Data records —

------------------------

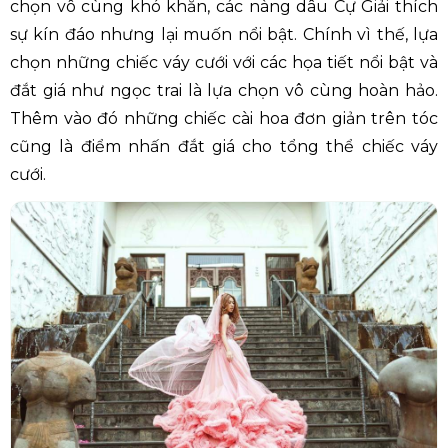
chọn vô cùng khó khăn, các nàng dâu Cự Giải thích
sự kín đáo nhưng lại muốn nổi bật. Chính vì thế, lựa
chọn những chiếc váy cưới với các họa tiết nổi bật và
đắt giá như ngọc trai là lựa chọn vô cùng hoàn hảo.
Thêm vào đó những chiếc cài hoa đơn giản trên tóc
cũng là điểm nhấn đắt giá cho tổng thể chiếc váy
cưới.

------------------------

Can you quote exactly the lines from the one containing "đắt giá như" through the last line of the records above, and nothing else?

đắt giá như ngọc trai là lựa chọn vô cùng hoàn hảo.
Thêm vào đó những chiếc cài hoa đơn giản trên tóc
cũng là điểm nhấn đắt giá cho tổng thể chiếc váy
cưới.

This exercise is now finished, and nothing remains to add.